DIRECTIONS: In the entries below, every line that contains "üzerindeki" must be located and copied.

____________________

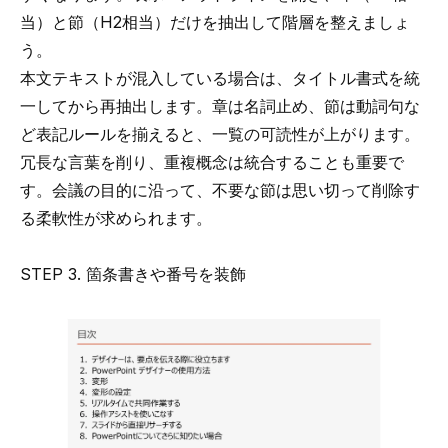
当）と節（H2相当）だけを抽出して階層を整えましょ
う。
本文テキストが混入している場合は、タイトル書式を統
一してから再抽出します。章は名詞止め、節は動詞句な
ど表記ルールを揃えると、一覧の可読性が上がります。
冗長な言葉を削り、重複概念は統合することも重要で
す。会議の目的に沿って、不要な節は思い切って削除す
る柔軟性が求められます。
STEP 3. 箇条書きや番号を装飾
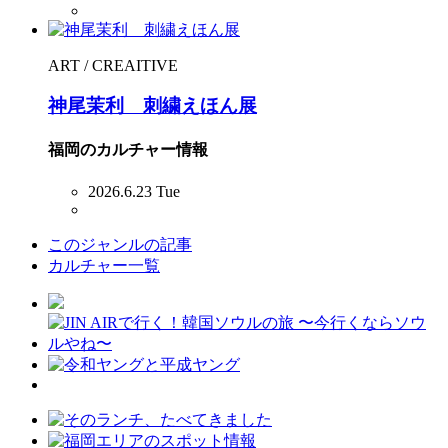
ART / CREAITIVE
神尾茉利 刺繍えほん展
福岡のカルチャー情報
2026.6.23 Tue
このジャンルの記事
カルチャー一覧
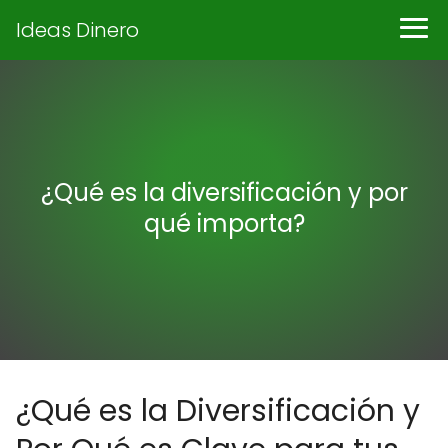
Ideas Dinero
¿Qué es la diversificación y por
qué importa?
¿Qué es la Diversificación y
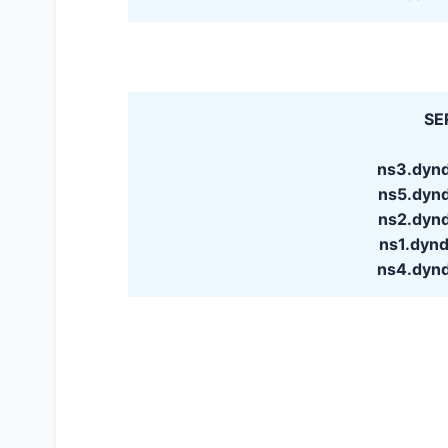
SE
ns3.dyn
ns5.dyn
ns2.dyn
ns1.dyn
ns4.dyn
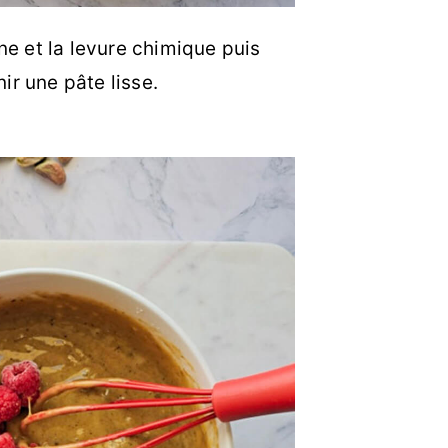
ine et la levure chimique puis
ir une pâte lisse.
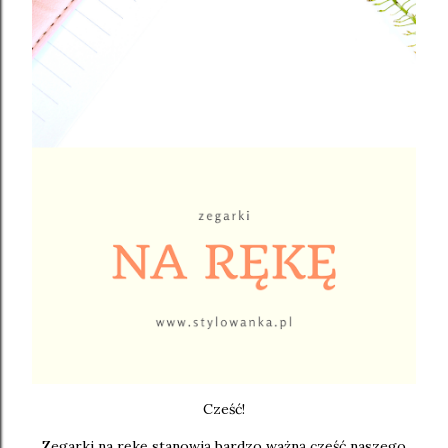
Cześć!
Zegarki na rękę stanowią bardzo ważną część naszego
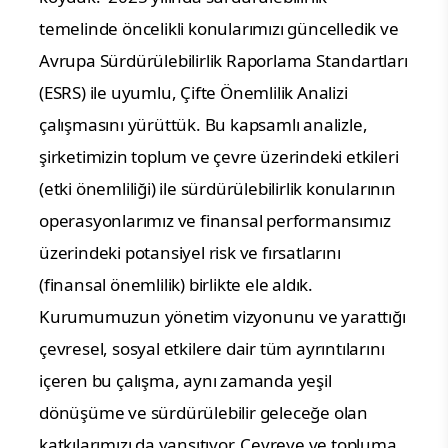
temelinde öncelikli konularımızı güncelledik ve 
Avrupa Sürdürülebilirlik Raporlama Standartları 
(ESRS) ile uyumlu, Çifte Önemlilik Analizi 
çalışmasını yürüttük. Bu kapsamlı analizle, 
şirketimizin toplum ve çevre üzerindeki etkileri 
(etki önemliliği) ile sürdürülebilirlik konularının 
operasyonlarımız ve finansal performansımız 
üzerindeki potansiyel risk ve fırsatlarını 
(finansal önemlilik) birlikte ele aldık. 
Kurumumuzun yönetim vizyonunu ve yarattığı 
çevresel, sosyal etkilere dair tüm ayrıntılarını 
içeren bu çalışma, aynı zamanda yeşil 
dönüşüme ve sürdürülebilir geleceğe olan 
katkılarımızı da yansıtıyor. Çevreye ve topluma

____________________

YOUR RESPONSE:
şirketimizin toplum ve çevre üzerindeki etkileri 
üzerindeki potansiyel risk ve fırsatlarını 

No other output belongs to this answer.